Isto posto, informamos que o cliente não é obrigado a pagar os 10% do garçom. O cliente pode ou não concordar em pagar a porcentagem estabelecida pelo estabelecimento. Isto é, ele pode pagar mais ou menos, se assim quiser. Se o consumidor for atendido por garçons despreparados e mal-educados, pode perfeitamente exercer o seu direito de não pagar a gorjeta. E, finalmente, o cliente pode, ainda, dar a gorjeta diretamente para o garçom e não pagar a taxa de serviço do estabelecimento. 

Perda da comanda

Não existe nenhum tipo de lei que obrigue quem perdeu a comanda a pagar uma quantia a título de multa ou taxa. Isso se caracteriza como extorsão. A cobrança de multa sobre a perda de comanda é um abuso e é considerada ilegal pelo CDC.

É obrigação do prestador de serviços vender fichas no caixa ou ter um sistema eletrônico de controle sobre as vendas de bebidas e comidas dentro de seu próprio recinto. Se a casa não tem um controle sobre o que foi vendido, não pode explorar o cliente pois, em direito do consumidor nas casas noturnas, o ônus da prova é sempre do comerciante ou prestador de serviços.

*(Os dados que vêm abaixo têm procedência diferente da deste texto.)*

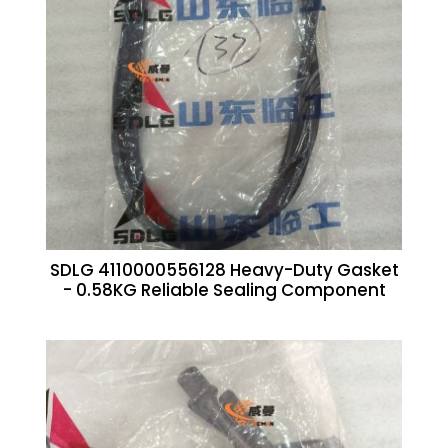
SDLG 4110000556128 Heavy-Duty Gasket
- 0.58KG Reliable Sealing Component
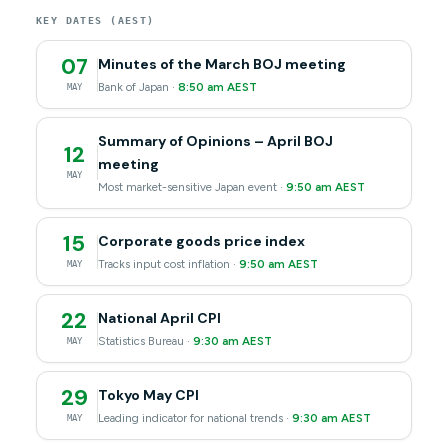
KEY DATES (AEST)
07
Minutes of the March BOJ meeting
Bank of Japan ·
8:50 am AEST
MAY
Summary of Opinions – April BOJ
12
meeting
MAY
Most market-sensitive Japan event ·
9:50 am AEST
15
Corporate goods price index
Tracks input cost inflation ·
9:50 am AEST
MAY
22
National April CPI
Statistics Bureau ·
9:30 am AEST
MAY
29
Tokyo May CPI
Leading indicator for national trends ·
9:30 am AEST
MAY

Insistir nessa prática extorsiva é considerado Constrangimento ilegal (Art. 146 do Código Penal), pois constranger alguém mediante violência ou grave ameaça a fazer o que a lei não manda (no caso, a pagar uma multa extorsiva) é crime, podendo o gerente e o dono do estabelecimento serem presos e condenados à pena de detenção, que varia de 3 meses a 1 ano.

Em alguns casos, a coisa fica até mais grave pois o cliente inocente que perdeu a comanda é impedido por seguranças de deixar a casa se não pagar a tal taxa abusiva. Isso é um absurdo e é considerado crime de Cárcere privado, (Art. 148 do Código Penal), que prevê pena de prisão de 1 a 3 anos ao infrator.